• _Problem description_:
Report every line of the records that includes the word "development".

(Saved entries)
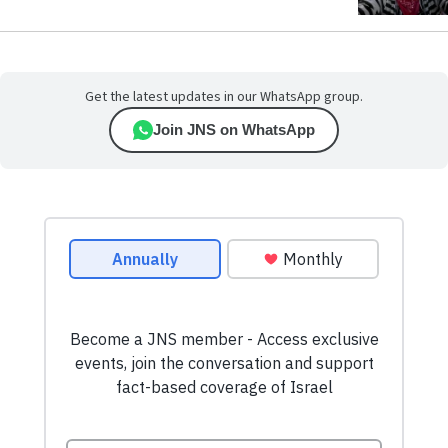
Get the latest updates in our WhatsApp group.
Join JNS on WhatsApp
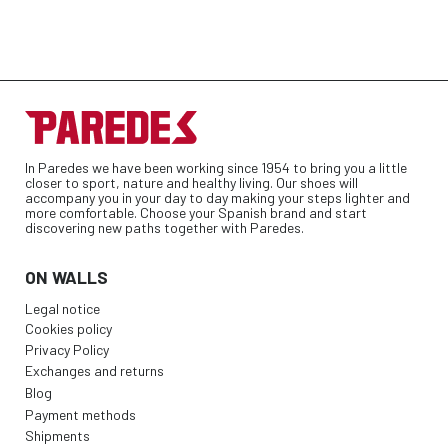
In Paredes we have been working since 1954 to bring you a little
closer to sport, nature and healthy living. Our shoes will
accompany you in your day to day making your steps lighter and
more comfortable. Choose your Spanish brand and start
discovering new paths together with Paredes.
ON WALLS
Legal notice
Cookies policy
Privacy Policy
Exchanges and returns
Blog
Payment methods
Shipments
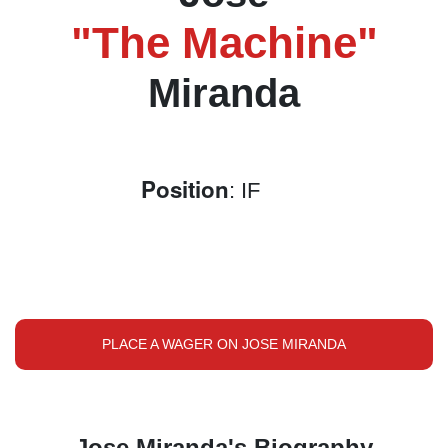
"The Machine"
Miranda
Position
: IF
PLACE A WAGER ON JOSE MIRANDA
Jose Miranda's Biography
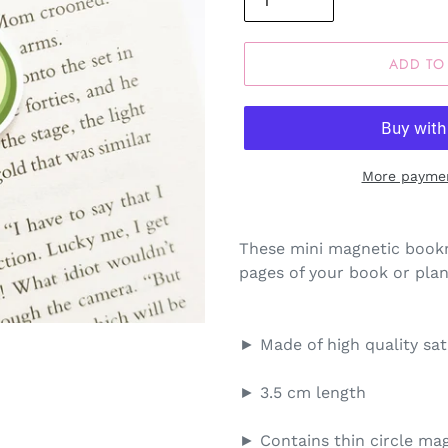
ADD TO
More paymen
These mini magnetic bookm
pages of your book or plann
► Made of high quality sa
► 3.5 cm length
► Contains thin circle mag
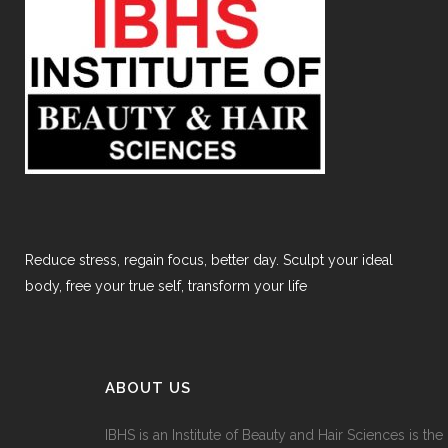
Reduce stress, regain focus, better day. Sculpt your ideal
body, free your true self, transform your life
ABOUT US
IBHS
is an Institute of Beauty and Hair Sciences is the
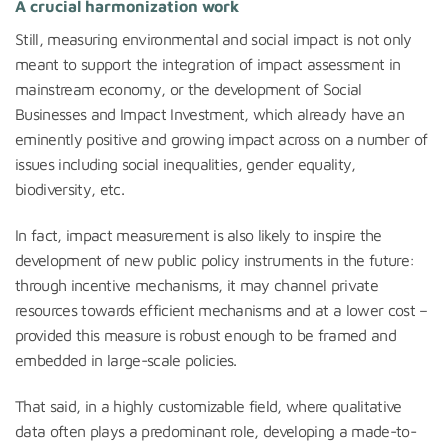
A crucial harmonization work
Still, measuring environmental and social impact is not only
meant to support the integration of impact assessment in
mainstream economy, or the development of Social
Businesses and Impact Investment, which already have an
eminently positive and growing impact across on a number of
issues including social inequalities, gender equality,
biodiversity, etc.
In fact, impact measurement is also likely to inspire the
development of new public policy instruments in the future:
through incentive mechanisms, it may channel private
resources towards efficient mechanisms and at a lower cost –
provided this measure is robust enough to be framed and
embedded in large-scale policies.
That said, in a highly customizable field, where qualitative
data often plays a predominant role, developing a made-to-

• _Response area_:
mainstream economy, or the development of Social
development of new public policy instruments in the future:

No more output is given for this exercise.